Ballot Box

The Los Angeles Debate

The guy who’s winning the primaries finally wins a debate.

Dear John

This was the best debate I’ve seen in this whole election. I think half of it was the sitting-around-the-table format, and half was the luxury of focusing on four candidates instead of nine. Now if we can just get it down to two guys in lounge chairs, we’ll be set.

Since the debates are nearly over, and feedback to the candidates is pretty much useless, here’s my feedback.
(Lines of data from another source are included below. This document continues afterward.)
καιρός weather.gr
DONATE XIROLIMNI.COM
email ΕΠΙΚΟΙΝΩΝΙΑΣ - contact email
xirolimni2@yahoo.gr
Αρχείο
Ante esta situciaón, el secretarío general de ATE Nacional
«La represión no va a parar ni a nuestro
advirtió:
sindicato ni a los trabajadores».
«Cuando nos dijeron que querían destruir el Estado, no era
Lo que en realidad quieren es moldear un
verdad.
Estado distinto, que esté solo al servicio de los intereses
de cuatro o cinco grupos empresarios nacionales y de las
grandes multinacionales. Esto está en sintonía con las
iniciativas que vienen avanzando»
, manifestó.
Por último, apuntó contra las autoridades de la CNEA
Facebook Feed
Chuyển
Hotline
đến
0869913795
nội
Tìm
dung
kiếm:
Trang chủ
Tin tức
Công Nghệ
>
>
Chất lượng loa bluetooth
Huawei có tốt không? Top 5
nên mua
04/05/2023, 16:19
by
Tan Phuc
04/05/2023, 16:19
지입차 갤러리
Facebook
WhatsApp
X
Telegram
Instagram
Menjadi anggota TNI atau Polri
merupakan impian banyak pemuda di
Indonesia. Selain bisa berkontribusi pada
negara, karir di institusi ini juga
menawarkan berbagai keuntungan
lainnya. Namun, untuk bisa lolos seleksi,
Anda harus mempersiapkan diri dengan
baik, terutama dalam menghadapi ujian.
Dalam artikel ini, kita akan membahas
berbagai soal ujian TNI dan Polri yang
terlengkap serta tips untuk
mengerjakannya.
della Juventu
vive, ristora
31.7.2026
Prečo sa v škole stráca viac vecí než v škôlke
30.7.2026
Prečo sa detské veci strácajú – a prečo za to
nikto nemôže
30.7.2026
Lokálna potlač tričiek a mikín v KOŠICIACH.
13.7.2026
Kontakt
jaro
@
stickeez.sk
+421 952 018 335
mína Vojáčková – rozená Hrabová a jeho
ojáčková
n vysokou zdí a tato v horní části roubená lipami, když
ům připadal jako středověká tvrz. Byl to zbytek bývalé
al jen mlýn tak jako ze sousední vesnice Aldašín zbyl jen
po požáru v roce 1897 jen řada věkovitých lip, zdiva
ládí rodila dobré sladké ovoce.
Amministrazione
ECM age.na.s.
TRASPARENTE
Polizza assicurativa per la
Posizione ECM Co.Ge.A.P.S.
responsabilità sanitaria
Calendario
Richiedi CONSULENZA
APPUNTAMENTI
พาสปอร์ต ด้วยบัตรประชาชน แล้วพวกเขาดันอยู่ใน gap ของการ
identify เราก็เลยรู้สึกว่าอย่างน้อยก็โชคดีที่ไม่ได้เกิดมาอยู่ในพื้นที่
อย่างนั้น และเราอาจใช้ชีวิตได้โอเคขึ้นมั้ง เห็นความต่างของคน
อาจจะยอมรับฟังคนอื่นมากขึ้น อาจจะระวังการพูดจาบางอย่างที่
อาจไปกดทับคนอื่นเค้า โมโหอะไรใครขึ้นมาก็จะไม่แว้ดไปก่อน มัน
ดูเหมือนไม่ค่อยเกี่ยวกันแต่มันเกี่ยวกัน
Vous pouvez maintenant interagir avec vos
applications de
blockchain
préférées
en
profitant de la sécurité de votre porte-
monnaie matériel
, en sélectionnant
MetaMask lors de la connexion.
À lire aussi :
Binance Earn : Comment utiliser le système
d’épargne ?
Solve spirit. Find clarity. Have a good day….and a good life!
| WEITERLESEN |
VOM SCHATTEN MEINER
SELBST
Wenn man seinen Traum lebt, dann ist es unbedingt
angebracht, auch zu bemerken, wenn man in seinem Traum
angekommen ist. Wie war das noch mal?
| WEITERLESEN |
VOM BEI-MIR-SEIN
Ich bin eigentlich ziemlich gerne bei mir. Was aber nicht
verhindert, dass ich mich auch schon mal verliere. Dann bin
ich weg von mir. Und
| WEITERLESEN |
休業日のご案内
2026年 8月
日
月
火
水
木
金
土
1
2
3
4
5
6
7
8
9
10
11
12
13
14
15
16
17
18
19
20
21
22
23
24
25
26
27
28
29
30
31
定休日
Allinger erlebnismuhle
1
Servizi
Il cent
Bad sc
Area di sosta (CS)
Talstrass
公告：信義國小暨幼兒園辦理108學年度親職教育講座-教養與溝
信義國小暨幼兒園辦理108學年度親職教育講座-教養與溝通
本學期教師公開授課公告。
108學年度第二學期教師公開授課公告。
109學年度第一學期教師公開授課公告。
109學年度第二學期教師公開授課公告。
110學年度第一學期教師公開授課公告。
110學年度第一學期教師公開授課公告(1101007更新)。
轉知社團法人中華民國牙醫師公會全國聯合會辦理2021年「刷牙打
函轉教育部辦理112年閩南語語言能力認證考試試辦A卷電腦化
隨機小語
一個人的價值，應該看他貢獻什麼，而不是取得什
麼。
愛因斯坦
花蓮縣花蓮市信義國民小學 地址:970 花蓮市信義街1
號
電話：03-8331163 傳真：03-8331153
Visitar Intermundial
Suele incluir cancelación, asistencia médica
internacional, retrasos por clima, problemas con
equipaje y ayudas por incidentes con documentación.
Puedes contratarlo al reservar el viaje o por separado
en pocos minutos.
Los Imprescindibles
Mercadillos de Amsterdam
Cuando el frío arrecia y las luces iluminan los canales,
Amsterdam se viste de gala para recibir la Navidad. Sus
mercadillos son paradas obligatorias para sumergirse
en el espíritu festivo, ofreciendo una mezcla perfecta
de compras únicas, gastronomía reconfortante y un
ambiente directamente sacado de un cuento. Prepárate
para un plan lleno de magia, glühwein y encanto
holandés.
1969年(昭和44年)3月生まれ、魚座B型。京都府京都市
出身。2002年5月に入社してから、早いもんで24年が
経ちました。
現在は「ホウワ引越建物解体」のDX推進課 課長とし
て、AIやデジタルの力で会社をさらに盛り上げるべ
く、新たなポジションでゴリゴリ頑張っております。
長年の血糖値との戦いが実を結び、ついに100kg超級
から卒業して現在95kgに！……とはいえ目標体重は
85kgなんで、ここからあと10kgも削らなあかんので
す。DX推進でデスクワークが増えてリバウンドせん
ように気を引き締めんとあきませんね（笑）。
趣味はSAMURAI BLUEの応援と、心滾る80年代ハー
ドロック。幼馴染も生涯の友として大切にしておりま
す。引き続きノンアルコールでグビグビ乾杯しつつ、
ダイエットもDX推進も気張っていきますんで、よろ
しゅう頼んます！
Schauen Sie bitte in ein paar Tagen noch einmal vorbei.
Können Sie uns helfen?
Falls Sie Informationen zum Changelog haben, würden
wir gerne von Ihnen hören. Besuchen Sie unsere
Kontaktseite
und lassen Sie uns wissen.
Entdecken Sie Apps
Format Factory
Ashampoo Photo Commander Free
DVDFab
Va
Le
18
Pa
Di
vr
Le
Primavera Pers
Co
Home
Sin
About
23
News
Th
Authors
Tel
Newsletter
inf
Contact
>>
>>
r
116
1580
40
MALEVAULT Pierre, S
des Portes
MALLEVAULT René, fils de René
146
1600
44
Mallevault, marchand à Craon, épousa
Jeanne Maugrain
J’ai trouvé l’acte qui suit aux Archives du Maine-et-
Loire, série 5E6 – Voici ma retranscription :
To John Kerry and John Edwards:

Thanks for plugging my exit poll analysis. I worked hard to earn this little niche, so I’ll take the liberty of refereeing your dispute about it. John E, you said “the independents have been voting for me” in the primaries. Not so. My chart shows Kerry beat you among independents in six of the 10 exit-polled contests. In a post-debate e-mail to reporters, your staff lopped off the top half of the chart, in which Kerry beat you among independents all five times. Poof, just like that, your 4-of-10 record became 4-of-5. Your aides even trimmed Missouri out of the picture, claiming it wasn’t “contested.” Who decided which states would be “contested”? You did. And which states did you choose to contest? The ones where you figured you could win independents. And where did you find those states? In your native region. Four of those five states you brag about are in the South. In short, you did well where you knew you would, in your home games.

Stick to chronological accounting. You’re 4-of-8 in all exit-polled contests this month, and 2-of-3 since Feb. 10.

John K, you said, “There’s nothing that documents what [Edwards] said” about winning independents. Excuse me? How about this document? Or this one? Or this one? Or this one? You also said, “I won Independents and Republicans in Iowa.” Dude, Republicans can’t vote in the Iowa Democratic caucuses. The official exit-poll score between you and Edwards among Iowa Republicans was zero to zero. Then you said “many Republicans crossed over and registered as Democrats” to vote for you. What was that again about undocumented claims?

To Kerry:

1. If you get the nomination, negotiate at least one sitting-down debate with President Bush. You act much more human in this posture than you do standing up. Getting you off your feet seems to liberate you from the deadly instinct to talk like a senator. You looked as though you were being clear and consistent even when you weren’t.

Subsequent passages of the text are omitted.